## WORK REQUEST
Every line of the data below should be printed exactly.

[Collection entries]
- Opening Delimiter -
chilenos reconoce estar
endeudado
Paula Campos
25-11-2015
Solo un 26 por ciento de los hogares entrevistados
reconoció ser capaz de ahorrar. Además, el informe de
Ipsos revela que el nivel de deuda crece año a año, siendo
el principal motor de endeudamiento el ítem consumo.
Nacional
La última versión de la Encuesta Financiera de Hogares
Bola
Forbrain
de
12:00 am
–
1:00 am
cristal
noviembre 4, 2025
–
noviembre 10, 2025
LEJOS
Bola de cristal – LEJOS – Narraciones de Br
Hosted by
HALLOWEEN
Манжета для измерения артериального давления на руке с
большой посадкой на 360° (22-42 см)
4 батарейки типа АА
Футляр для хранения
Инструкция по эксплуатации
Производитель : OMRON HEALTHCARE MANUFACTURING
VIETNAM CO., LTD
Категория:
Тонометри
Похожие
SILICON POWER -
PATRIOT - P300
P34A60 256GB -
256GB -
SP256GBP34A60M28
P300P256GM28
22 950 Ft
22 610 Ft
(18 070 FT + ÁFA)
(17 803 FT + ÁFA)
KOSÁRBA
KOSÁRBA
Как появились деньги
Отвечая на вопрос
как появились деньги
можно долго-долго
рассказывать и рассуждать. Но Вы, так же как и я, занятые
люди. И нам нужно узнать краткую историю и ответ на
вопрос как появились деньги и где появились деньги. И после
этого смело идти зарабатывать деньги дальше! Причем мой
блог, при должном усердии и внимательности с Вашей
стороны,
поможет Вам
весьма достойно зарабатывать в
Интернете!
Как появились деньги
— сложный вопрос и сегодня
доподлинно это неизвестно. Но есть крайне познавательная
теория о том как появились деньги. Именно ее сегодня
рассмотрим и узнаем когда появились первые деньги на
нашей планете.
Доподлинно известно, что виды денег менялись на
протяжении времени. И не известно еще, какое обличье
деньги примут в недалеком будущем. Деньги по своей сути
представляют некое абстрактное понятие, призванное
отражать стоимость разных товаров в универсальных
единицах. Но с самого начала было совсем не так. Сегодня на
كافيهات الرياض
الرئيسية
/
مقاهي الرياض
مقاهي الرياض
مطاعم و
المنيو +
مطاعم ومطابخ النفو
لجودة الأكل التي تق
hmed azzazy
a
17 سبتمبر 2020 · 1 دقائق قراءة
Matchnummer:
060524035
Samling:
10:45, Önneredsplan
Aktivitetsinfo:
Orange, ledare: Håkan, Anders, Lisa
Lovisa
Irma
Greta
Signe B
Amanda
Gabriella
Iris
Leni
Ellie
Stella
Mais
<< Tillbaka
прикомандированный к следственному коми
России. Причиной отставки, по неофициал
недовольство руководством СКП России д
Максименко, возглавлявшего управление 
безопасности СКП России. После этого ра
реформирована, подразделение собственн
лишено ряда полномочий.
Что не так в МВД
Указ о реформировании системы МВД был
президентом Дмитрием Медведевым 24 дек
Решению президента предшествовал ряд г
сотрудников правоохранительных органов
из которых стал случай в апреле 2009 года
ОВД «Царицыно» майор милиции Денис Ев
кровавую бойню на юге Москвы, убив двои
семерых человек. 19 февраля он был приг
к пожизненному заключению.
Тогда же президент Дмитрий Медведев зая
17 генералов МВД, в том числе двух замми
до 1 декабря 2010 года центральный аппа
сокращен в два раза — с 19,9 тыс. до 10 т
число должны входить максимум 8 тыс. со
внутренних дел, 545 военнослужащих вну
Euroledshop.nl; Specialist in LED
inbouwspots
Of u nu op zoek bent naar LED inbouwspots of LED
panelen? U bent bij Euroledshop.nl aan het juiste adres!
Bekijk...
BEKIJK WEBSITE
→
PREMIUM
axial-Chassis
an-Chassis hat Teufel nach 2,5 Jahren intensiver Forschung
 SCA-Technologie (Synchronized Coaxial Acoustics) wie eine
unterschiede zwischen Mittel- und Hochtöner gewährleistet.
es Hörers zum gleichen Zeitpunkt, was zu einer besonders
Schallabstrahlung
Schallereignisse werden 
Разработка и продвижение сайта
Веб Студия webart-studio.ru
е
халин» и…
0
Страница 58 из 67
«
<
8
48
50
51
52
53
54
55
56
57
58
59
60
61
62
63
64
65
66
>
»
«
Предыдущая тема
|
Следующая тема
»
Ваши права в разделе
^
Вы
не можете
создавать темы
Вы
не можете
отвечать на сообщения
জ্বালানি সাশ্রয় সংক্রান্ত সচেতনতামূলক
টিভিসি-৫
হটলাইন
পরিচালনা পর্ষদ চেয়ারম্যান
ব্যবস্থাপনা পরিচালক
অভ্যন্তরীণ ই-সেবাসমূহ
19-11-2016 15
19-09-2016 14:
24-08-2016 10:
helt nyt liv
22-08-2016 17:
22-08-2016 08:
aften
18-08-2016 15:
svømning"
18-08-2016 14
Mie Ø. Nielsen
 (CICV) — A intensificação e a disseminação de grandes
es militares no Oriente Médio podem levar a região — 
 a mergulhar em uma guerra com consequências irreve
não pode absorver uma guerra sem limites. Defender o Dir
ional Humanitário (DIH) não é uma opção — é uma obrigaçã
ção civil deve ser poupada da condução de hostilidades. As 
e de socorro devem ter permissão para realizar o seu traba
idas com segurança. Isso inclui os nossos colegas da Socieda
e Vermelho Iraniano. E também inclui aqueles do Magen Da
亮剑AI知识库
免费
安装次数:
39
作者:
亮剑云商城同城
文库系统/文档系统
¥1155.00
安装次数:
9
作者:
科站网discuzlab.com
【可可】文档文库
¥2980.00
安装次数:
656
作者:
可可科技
- Closing Delimiter -
## ANSWER TO THIS EXERCISE
chilenos reconoce estar
endeudado
Paula Campos
25-11-2015
Solo un 26 por ciento de los hogares entrevistados
reconoció ser capaz de ahorrar. Además, el informe de
Ipsos revela que el nivel de deuda crece año a año, siendo
el principal motor de endeudamiento el ítem consumo.
Nacional
La última versión de la Encuesta Financiera de Hogares
Bola
Forbrain
de
12:00 am
–
1:00 am
cristal
noviembre 4, 2025
–
noviembre 10, 2025
LEJOS
Bola de cristal – LEJOS – Narraciones de Br
Hosted by
HALLOWEEN
Манжета для измерения артериального давления на руке с
большой посадкой на 360° (22-42 см)
4 батарейки типа АА
Футляр для хранения
Инструкция по эксплуатации
Производитель : OMRON HEALTHCARE MANUFACTURING
VIETNAM CO., LTD
Категория:
Тонометри
Похожие
SILICON POWER -
PATRIOT - P300
P34A60 256GB -
256GB -
SP256GBP34A60M28
P300P256GM28
22 950 Ft
22 610 Ft
(18 070 FT + ÁFA)
(17 803 FT + ÁFA)
KOSÁRBA
KOSÁRBA
Как появились деньги
Отвечая на вопрос
как появились деньги
можно долго-долго
рассказывать и рассуждать. Но Вы, так же как и я, занятые
люди. И нам нужно узнать краткую историю и ответ на
вопрос как появились деньги и где появились деньги. И после
этого смело идти зарабатывать деньги дальше! Причем мой
блог, при должном усердии и внимательности с Вашей
стороны,
поможет Вам
весьма достойно зарабатывать в
Интернете!
Как появились деньги
— сложный вопрос и сегодня
доподлинно это неизвестно. Но есть крайне познавательная
теория о том как появились деньги. Именно ее сегодня
рассмотрим и узнаем когда появились первые деньги на
нашей планете.
Доподлинно известно, что виды денег менялись на
протяжении времени. И не известно еще, какое обличье
деньги примут в недалеком будущем. Деньги по своей сути
представляют некое абстрактное понятие, призванное
отражать стоимость разных товаров в универсальных
единицах. Но с самого начала было совсем не так. Сегодня на
كافيهات الرياض
الرئيسية
/
مقاهي الرياض
مقاهي الرياض
مطاعم و
المنيو +
مطاعم ومطابخ النفو
لجودة الأكل التي تق
hmed azzazy
a
17 سبتمبر 2020 · 1 دقائق قراءة
Matchnummer:
060524035
Samling:
10:45, Önneredsplan
Aktivitetsinfo:
Orange, ledare: Håkan, Anders, Lisa
Lovisa
Irma
Greta
Signe B
Amanda
Gabriella
Iris
Leni
Ellie
Stella
Mais
<< Tillbaka
прикомандированный к следственному коми
России. Причиной отставки, по неофициал
недовольство руководством СКП России д
Максименко, возглавлявшего управление 
безопасности СКП России. После этого ра
реформирована, подразделение собственн
лишено ряда полномочий.
Что не так в МВД
Указ о реформировании системы МВД был
президентом Дмитрием Медведевым 24 дек
Решению президента предшествовал ряд г
сотрудников правоохранительных органов
из которых стал случай в апреле 2009 года
ОВД «Царицыно» майор милиции Денис Ев
кровавую бойню на юге Москвы, убив двои
семерых человек. 19 февраля он был приг
к пожизненному заключению.
Тогда же президент Дмитрий Медведев зая
17 генералов МВД, в том числе двух замми
до 1 декабря 2010 года центральный аппа
сокращен в два раза — с 19,9 тыс. до 10 т
число должны входить максимум 8 тыс. со
внутренних дел, 545 военнослужащих вну
Euroledshop.nl; Specialist in LED
inbouwspots
Of u nu op zoek bent naar LED inbouwspots of LED
panelen? U bent bij Euroledshop.nl aan het juiste adres!
Bekijk...
BEKIJK WEBSITE
→
PREMIUM
axial-Chassis
an-Chassis hat Teufel nach 2,5 Jahren intensiver Forschung
 SCA-Technologie (Synchronized Coaxial Acoustics) wie eine
unterschiede zwischen Mittel- und Hochtöner gewährleistet.
es Hörers zum gleichen Zeitpunkt, was zu einer besonders
Schallabstrahlung
Schallereignisse werden 
Разработка и продвижение сайта
Веб Студия webart-studio.ru
е
халин» и…
0
Страница 58 из 67
«
<
8
48
50
51
52
53
54
55
56
57
58
59
60
61
62
63
64
65
66
>
»
«
Предыдущая тема
|
Следующая тема
»
Ваши права в разделе
^
Вы
не можете
создавать темы
Вы
не можете
отвечать на сообщения
জ্বালানি সাশ্রয় সংক্রান্ত সচেতনতামূলক
টিভিসি-৫
হটলাইন
পরিচালনা পর্ষদ চেয়ারম্যান
ব্যবস্থাপনা পরিচালক
অভ্যন্তরীণ ই-সেবাসমূহ
19-11-2016 15
19-09-2016 14:
24-08-2016 10:
helt nyt liv
22-08-2016 17:
22-08-2016 08:
aften
18-08-2016 15:
svømning"
18-08-2016 14
Mie Ø. Nielsen
 (CICV) — A intensificação e a disseminação de grandes
es militares no Oriente Médio podem levar a região — 
 a mergulhar em uma guerra com consequências irreve
não pode absorver uma guerra sem limites. Defender o Dir
ional Humanitário (DIH) não é uma opção — é uma obrigaçã
ção civil deve ser poupada da condução de hostilidades. As 
e de socorro devem ter permissão para realizar o seu traba
idas com segurança. Isso inclui os nossos colegas da Socieda
e Vermelho Iraniano. E também inclui aqueles do Magen Da
亮剑AI知识库
免费
安装次数:
39
作者:
亮剑云商城同城
文库系统/文档系统
¥1155.00
安装次数:
9
作者:
科站网discuzlab.com
【可可】文档文库
¥2980.00
安装次数:
656
作者:
可可科技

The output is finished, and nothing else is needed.